After a breakfast of tinned beef, we set to work. But if it had been hard to get good pictures the day before, it was now almost impossible. The women had all left the village to get the day’s supply of water, fruits, and firewood. The men squatted in the center of the clearing, guns in hand. They were apparently waiting for something—for what?
We were uneasy. It may seem to the reader, in view of the fact that we escaped with whole skins, that we were absurdly uneasy. But I should like to see the man who could remain calm when surrounded as we were by savages, ugly and powerful, whose only pleasure was murder, and who, we were convinced, were eaters of human flesh. All day long our hosts squatted about the giant boo-boos, staring at us or at the ground or at the jungle or, sometimes, it seemed, at nothing at all. Now and then a single savage would come out of the jungle and join the group, and immediately one of the squatters would get up and go into the bush, taking the trail by which the newcomer had arrived.
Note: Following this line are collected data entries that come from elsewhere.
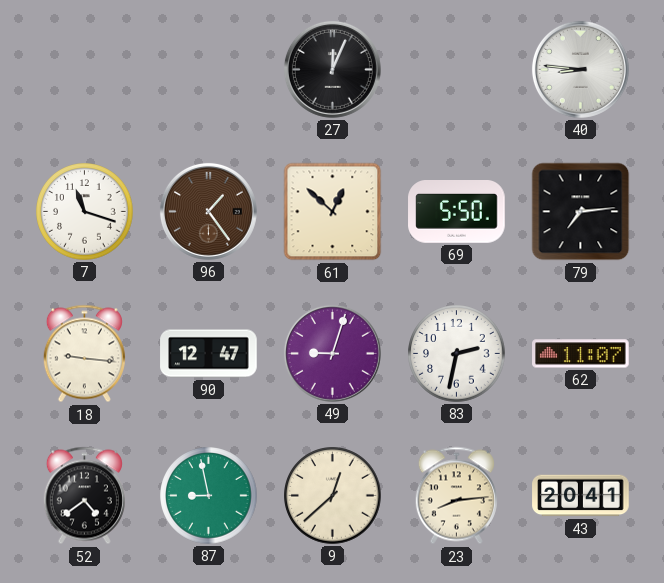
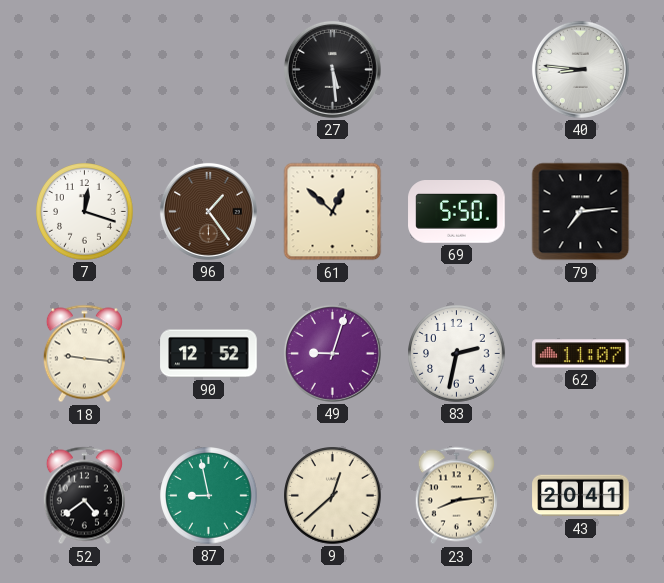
27: 12:04 -> 5:29
7: 11:18 -> 12:18
90: 12:47 -> 12:52
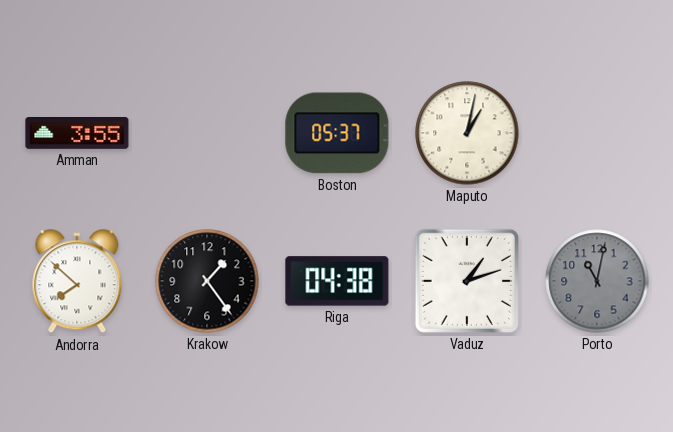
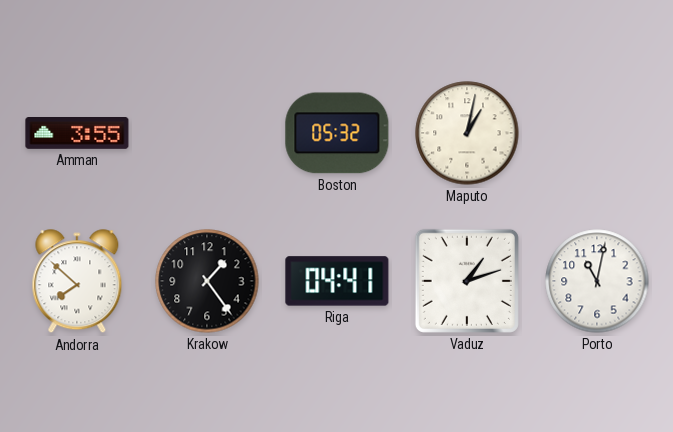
Boston: 05:37 -> 05:32
Riga: 04:38 -> 04:41
Porto dial: grey -> white
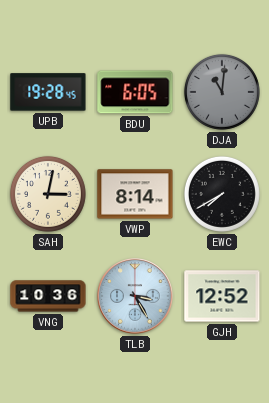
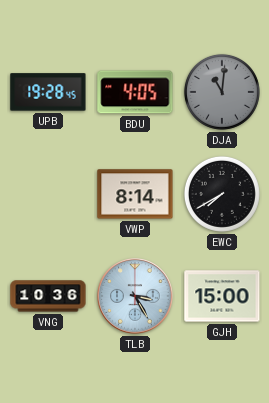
BDU: 6:05 -> 4:05
SAH: 3:02 -> none
GJH: 12:52 -> 15:00
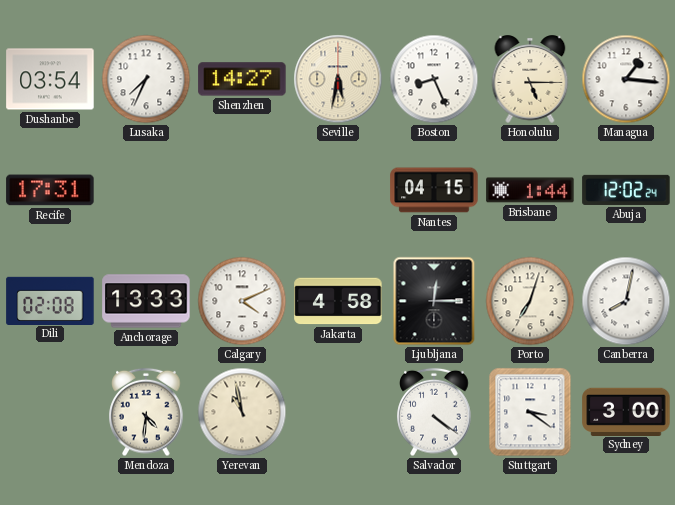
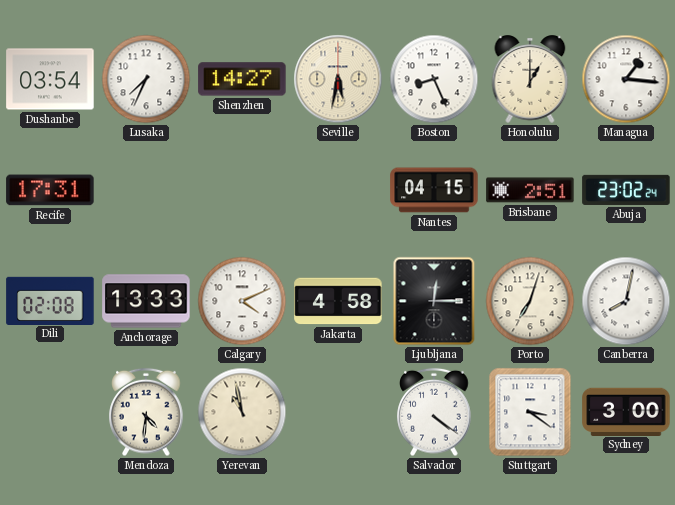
Honolulu: 5:15 -> 1:00
Brisbane: 1:44 -> 2:51
Abuja: 12:02 -> 23:02
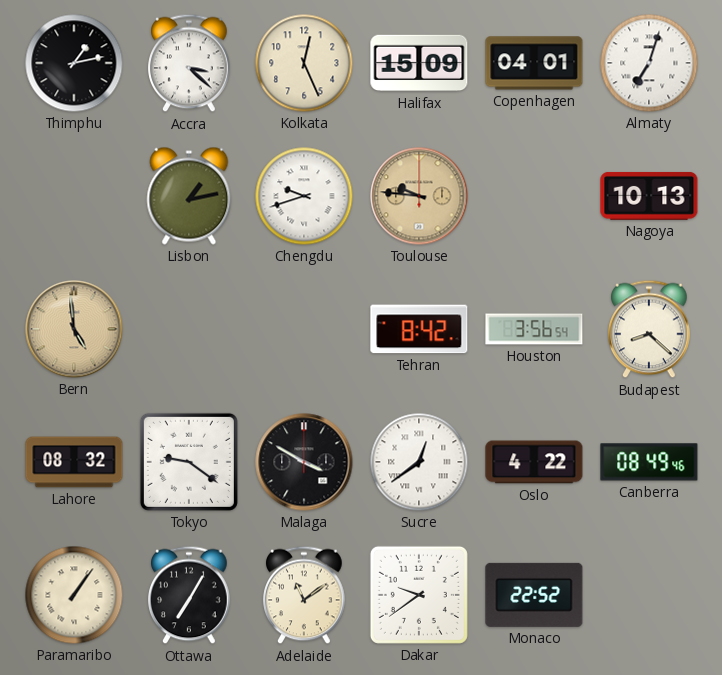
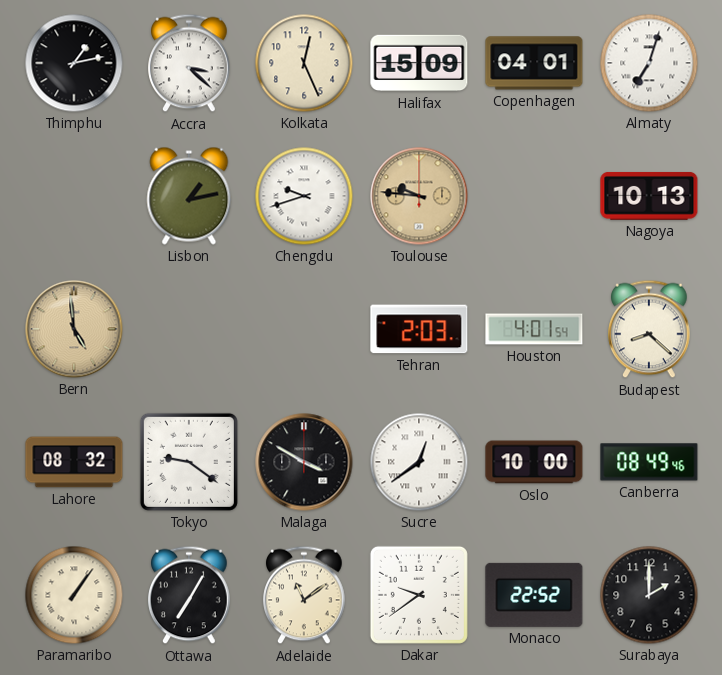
Tehran: 8:42 -> 2:03
Houston: 3:56 -> 4:01
Oslo: 4:22 -> 10:00
Surabaya: none -> 2:00
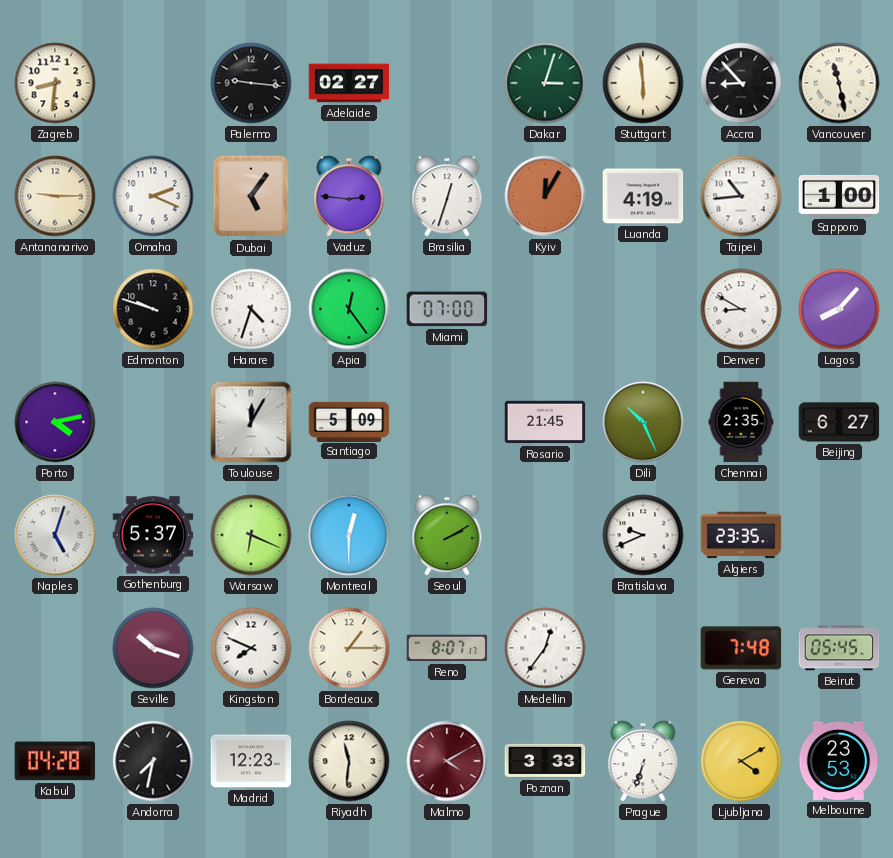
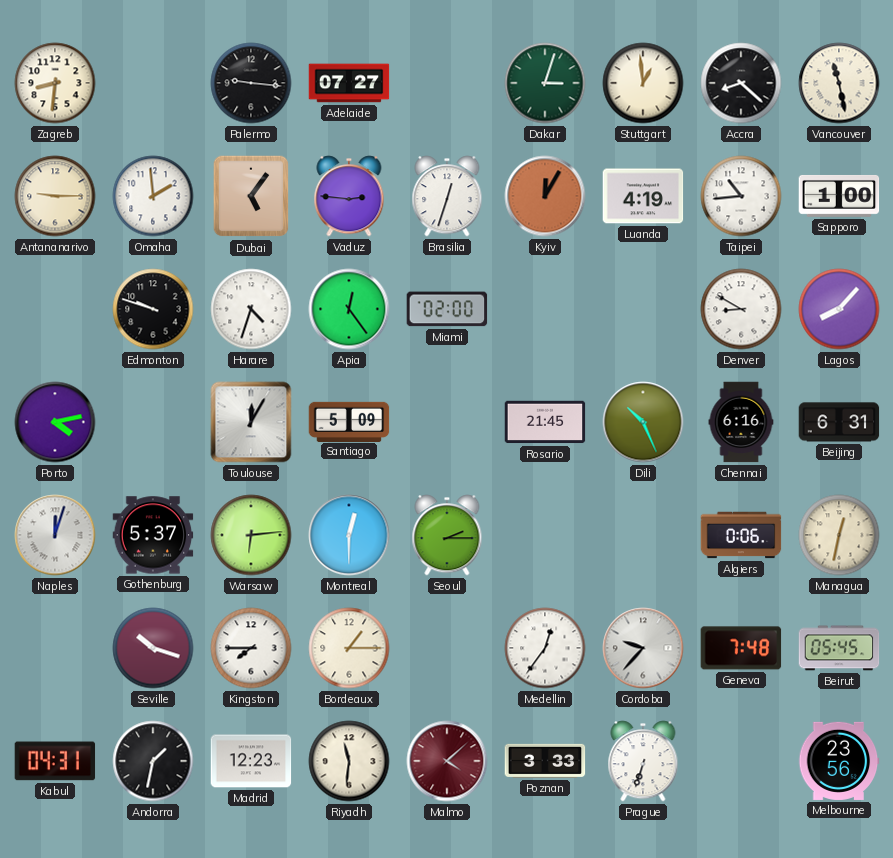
Adelaide: 02:27 -> 07:27
Stuttgart: 5:59 -> 12:59
Accra: 8:53 -> 8:22
Omaha: 2:19 -> 1:59
Miami: 07:00 -> 02:00
Chennai: 2:35 -> 6:16
Beijing: 6:27 -> 6:31
Naples: 5:03 -> 12:03
Warsaw: 6:19 -> 6:14
Seoul: 2:10 -> 2:15
Bratislava: 9:41 -> none
Algiers: 23:35 -> 0:06
Managua: none -> 12:32
Kingston: 7:49 -> 7:45
Reno: 8:07 -> none
Cordoba: none -> 9:37
Kabul: 04:28 -> 04:31
Andorra: 7:32 -> 1:32
Malmo: 4:10 -> 4:08
Ljubljana: 4:10 -> none
Melbourne: 23:53 -> 23:56
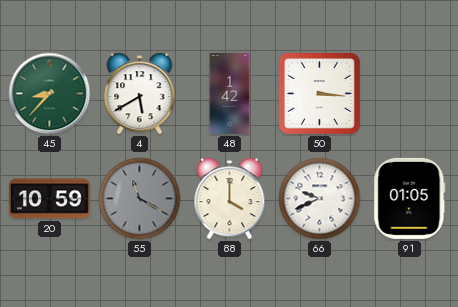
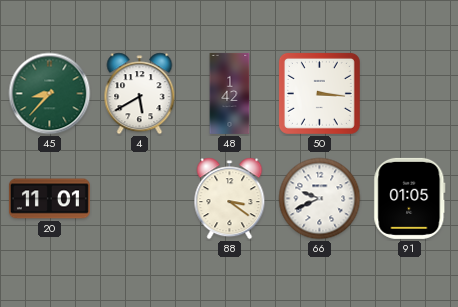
20: 10:59 -> 11:01
55: 11:20 -> none
88: 4:00 -> 3:21
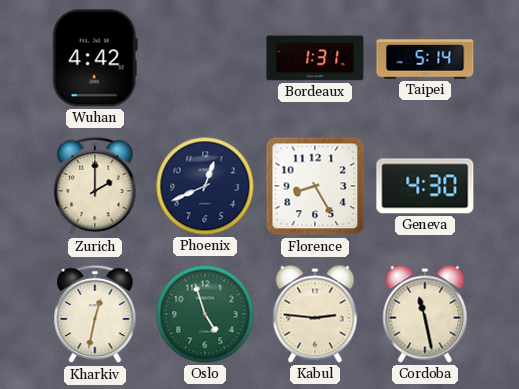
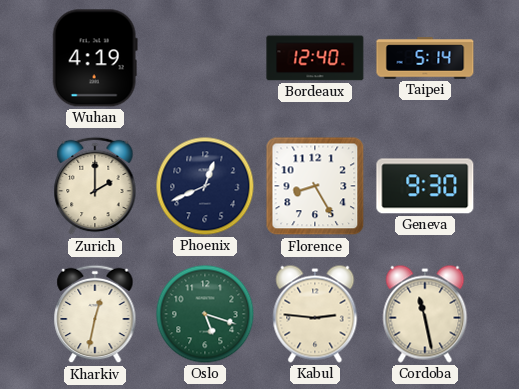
Wuhan: 4:42 -> 4:19
Bordeaux: 1:31 -> 12:40
Geneva: 4:30 -> 9:30
Oslo: 4:57 -> 5:18
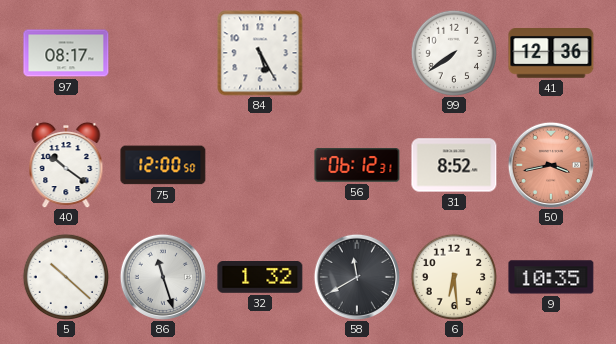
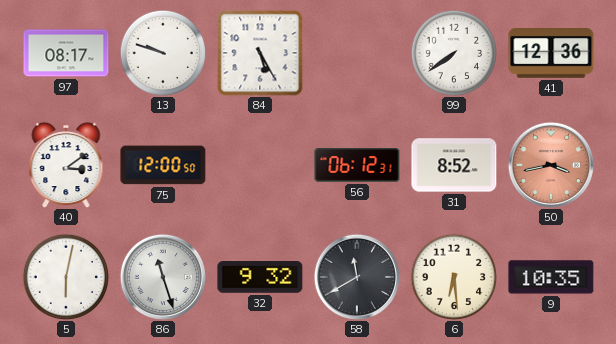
13: none -> 9:48
40: 10:21 -> 3:09
5: 10:22 -> 6:02
32: 1:32 -> 9:32
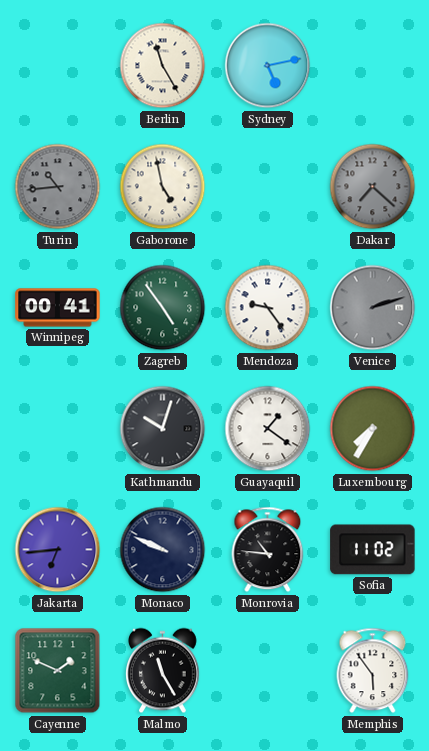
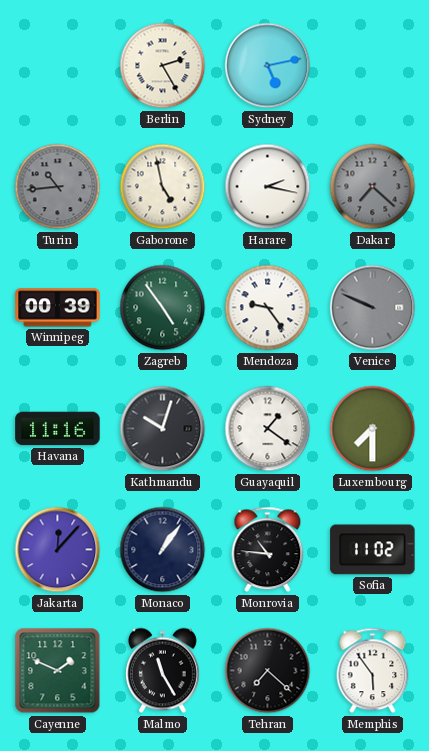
Berlin: 11:25 -> 2:25
Harare: none -> 2:17
Winnipeg: 00:41 -> 00:39
Venice: 2:12 -> 9:49
Havana: none -> 11:16
Luxembourg: 7:35 -> 7:30
Jakarta: 6:44 -> 12:07
Monaco: 9:49 -> 1:06
Tehran: none -> 7:22
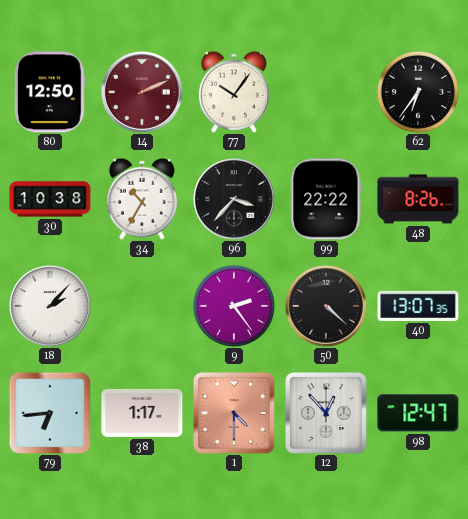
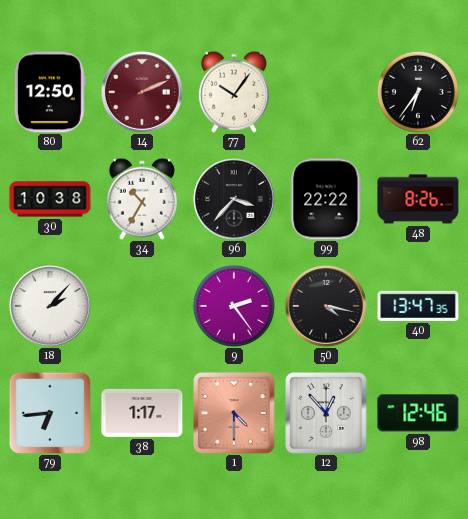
50: 4:22 -> 4:17
40: 13:07 -> 13:47
98: 12:47 -> 12:46
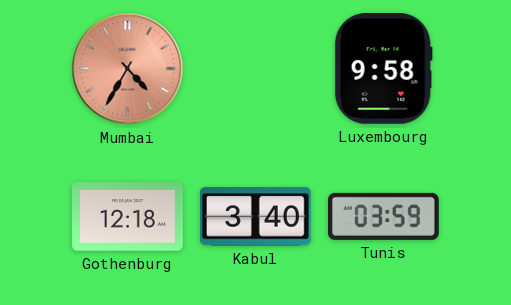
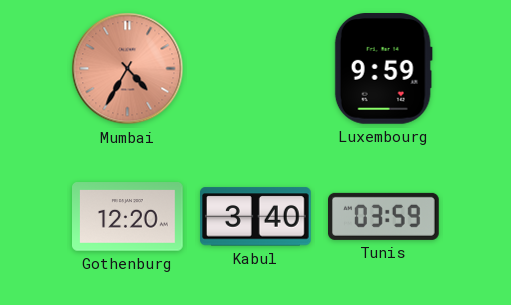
Luxembourg: 9:58 -> 9:59
Gothenburg: 12:18 -> 12:20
Even Paul was troubled, and confided to me, when the others were not about, “Me no like.”
The coming and going and interminable squatting and staring got on the nerves of all of us. Toward evening, we received an explanation of it from Atree, Nagapate’s “private secretary.” Atree had been “blackbirded” away from the island about twelve years previous to our arrival, in the days when natives were still carried off by force for servitude on the plantations of Queensland; and, by some miracle, when the all-white Australia law had gone into effect and the blacks had been “repatriated,” he had made his way back to his own island. He had managed, during his sojourn abroad, to pick up a little bêche-de-mer; so he acted as go-between and interpreter in all our dealings with Nagapate. He told us that a fight with a neighboring village was brewing. There had been a dispute over some pigs, in which somebody had got hurt. The relatives of the victim were preparing to attack our hosts. The men who had come and gone from the clearing were the lookouts who guarded the village against surprise.
A fight! My first thought was, “What a picture I’ll get!” But Osa, at my elbow, said miserably, “I wish we were back in the boat,” and my conscience began to hurt. To reassure her I told her that our force was a match for half a dozen native villages.
Before sunset there was great activity in the clearing. Men kept coming and going, and there was much grunted consultation in the shadow of the boo-boos. All that night an armed guard stood watch.
At sunrise, Nagapate came and asked if we would shoot off our guns to frighten the enemy. I did not like the idea. I thought it might be a ruse to get us to empty our guns and to give the natives a chance to rush on us before we could reload. However, since we did not wish to seem suspicious, we granted the request. But we fired in rotation, instead of in a volley, so that there would always be some among us with ready rifles. And I found that I was not the only one who had thought of the danger of empty cartridge-chambers: I have never seen such snappy reloading as that of our black boys!
After the volley, I gave Nagapate my rifle to shoot. He unloaded her as fast as he could pull the trigger, and begged for more, like an eager small boy. I was sorry to refuse him, but I did not care to waste many cartridges, so I explained through Atree that the gun had to cool off, and Nagapate, to my relief, seemed satisfied with the explanation.